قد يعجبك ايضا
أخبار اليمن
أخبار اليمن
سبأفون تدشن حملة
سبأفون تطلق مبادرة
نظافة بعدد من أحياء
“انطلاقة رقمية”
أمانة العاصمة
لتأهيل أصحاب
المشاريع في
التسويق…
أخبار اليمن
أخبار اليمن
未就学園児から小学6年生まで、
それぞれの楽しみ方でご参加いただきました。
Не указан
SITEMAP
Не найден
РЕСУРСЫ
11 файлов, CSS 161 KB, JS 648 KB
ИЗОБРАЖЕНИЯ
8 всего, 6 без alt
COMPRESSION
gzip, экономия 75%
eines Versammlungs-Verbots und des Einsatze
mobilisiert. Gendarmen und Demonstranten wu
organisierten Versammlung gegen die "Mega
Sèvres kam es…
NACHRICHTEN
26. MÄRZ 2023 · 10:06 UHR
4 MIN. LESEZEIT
* * *
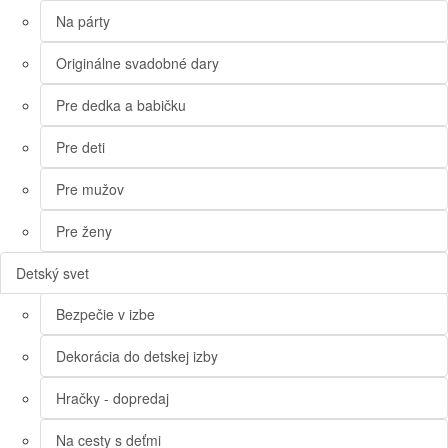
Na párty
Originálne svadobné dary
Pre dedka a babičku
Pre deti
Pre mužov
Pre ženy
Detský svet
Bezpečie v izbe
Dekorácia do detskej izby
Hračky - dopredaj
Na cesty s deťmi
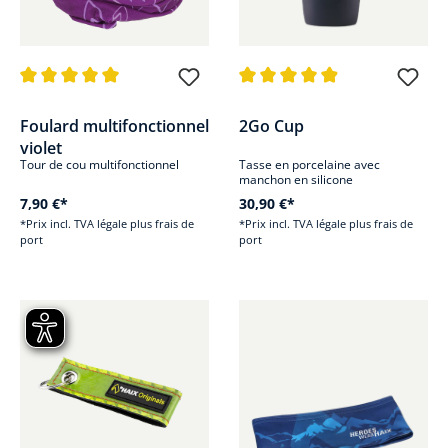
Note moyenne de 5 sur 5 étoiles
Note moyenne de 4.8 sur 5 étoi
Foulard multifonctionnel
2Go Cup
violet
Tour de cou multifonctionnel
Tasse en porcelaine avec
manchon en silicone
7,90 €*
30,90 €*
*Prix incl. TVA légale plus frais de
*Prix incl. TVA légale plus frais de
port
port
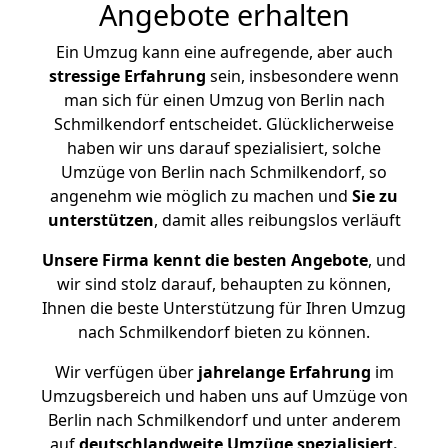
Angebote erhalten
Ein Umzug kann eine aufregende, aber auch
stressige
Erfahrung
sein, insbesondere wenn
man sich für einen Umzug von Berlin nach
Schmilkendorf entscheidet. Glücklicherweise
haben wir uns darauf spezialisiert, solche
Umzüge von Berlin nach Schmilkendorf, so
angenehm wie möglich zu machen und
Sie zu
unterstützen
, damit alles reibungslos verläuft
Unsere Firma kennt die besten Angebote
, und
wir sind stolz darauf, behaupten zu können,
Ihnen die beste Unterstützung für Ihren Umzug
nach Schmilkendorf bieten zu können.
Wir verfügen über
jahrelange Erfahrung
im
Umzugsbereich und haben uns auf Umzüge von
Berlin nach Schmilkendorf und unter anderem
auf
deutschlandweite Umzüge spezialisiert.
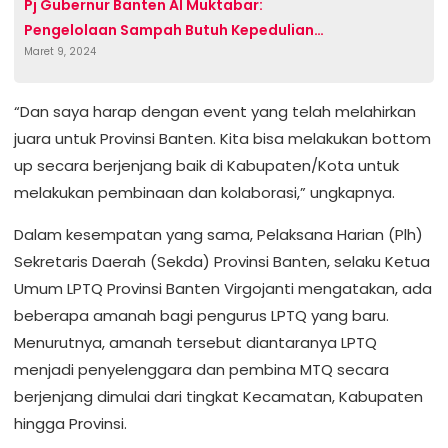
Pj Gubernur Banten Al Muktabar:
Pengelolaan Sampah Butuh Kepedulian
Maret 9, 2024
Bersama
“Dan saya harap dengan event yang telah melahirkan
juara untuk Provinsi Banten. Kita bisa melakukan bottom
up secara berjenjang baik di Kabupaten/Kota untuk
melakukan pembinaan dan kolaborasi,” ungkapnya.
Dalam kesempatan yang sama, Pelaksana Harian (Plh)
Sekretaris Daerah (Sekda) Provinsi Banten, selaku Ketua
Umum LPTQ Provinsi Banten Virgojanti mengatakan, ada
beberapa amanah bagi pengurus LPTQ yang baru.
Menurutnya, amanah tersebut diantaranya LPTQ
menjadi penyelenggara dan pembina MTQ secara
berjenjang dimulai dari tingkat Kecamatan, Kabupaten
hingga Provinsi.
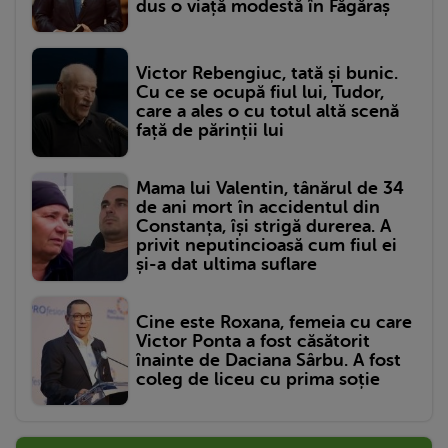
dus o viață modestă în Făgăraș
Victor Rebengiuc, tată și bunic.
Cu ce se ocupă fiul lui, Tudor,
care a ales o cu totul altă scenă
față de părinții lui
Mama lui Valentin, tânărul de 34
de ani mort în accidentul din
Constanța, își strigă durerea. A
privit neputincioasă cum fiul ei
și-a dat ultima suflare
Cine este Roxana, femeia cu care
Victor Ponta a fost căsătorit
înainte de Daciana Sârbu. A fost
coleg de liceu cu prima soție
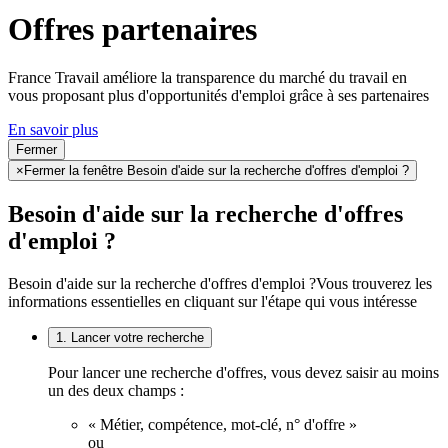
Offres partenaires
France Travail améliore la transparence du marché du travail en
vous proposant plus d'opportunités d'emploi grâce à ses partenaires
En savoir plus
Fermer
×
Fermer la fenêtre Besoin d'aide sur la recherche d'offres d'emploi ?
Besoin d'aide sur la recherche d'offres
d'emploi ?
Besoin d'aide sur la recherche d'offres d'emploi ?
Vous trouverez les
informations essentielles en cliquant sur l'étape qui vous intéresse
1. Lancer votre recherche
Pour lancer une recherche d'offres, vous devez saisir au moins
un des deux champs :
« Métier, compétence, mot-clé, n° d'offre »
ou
...
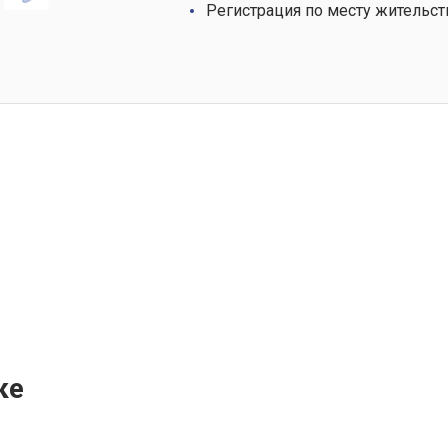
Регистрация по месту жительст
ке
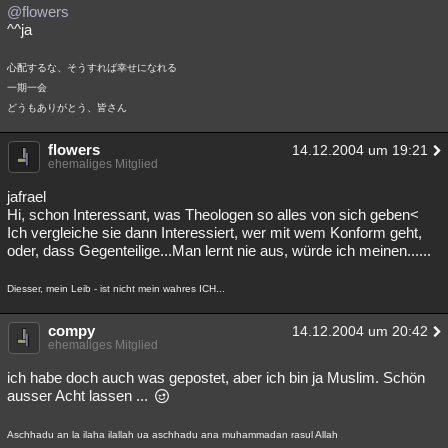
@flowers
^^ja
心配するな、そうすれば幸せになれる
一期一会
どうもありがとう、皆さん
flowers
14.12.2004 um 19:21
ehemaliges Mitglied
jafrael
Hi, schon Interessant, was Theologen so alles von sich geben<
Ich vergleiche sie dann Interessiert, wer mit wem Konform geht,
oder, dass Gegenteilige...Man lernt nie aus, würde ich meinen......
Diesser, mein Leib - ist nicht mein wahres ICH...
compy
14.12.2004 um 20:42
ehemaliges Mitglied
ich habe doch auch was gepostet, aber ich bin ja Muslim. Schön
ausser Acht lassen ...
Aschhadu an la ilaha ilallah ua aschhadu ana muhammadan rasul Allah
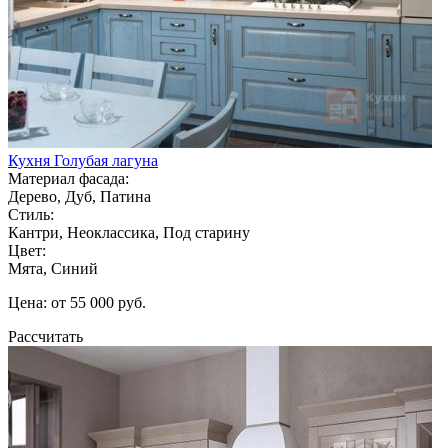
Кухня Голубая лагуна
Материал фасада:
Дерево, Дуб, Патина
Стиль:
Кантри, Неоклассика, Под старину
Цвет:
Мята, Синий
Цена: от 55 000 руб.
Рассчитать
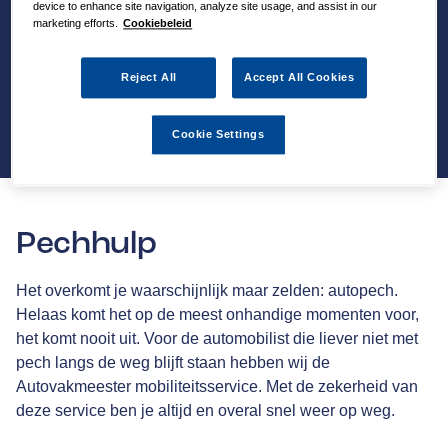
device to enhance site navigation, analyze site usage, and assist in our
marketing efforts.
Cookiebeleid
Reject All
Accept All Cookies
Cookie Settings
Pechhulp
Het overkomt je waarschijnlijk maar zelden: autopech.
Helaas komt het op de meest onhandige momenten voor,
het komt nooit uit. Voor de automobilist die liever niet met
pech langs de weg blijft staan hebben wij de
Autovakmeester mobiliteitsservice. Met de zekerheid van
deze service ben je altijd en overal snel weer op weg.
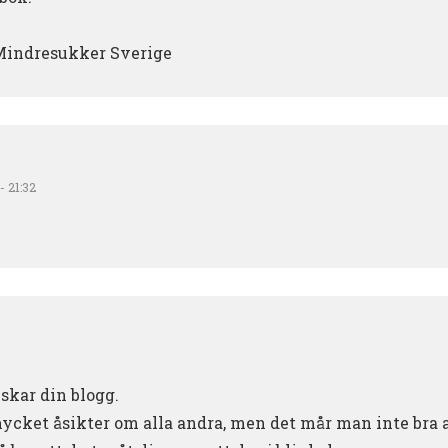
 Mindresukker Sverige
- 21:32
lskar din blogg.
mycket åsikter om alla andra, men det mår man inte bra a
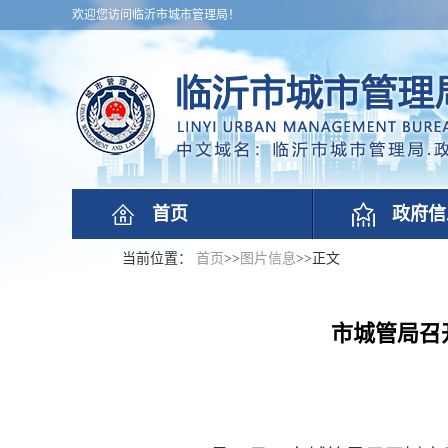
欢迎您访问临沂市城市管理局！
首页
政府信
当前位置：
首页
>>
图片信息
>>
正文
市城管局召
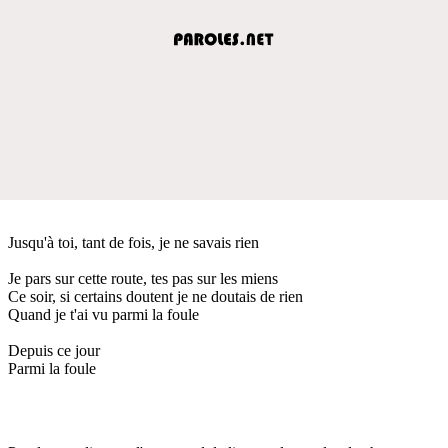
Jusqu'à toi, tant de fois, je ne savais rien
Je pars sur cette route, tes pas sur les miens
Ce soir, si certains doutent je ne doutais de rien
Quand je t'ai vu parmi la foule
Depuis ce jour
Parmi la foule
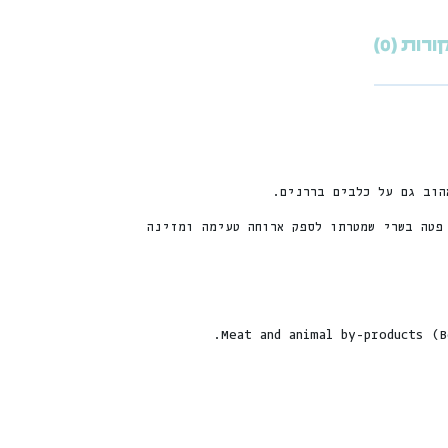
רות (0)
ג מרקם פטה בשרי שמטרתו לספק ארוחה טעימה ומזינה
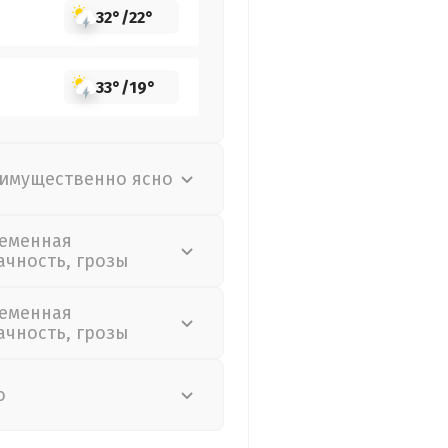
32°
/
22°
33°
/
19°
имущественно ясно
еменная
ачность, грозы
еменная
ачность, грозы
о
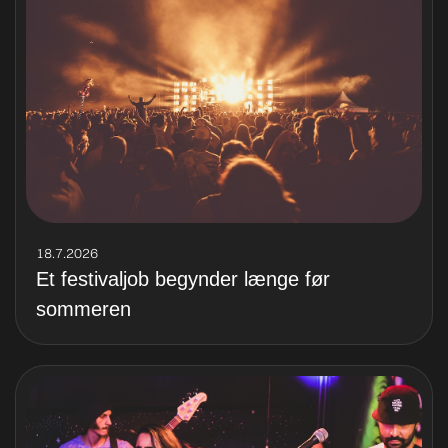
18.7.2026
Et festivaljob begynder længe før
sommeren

▸ EXERCISE PROMPT: Search the records for the word "secara", then list every line that has it.

▸ RESPONSE AREA:
up secara berjenjang baik di Kabupaten/Kota untuk
menjadi penyelenggara dan pembina MTQ secara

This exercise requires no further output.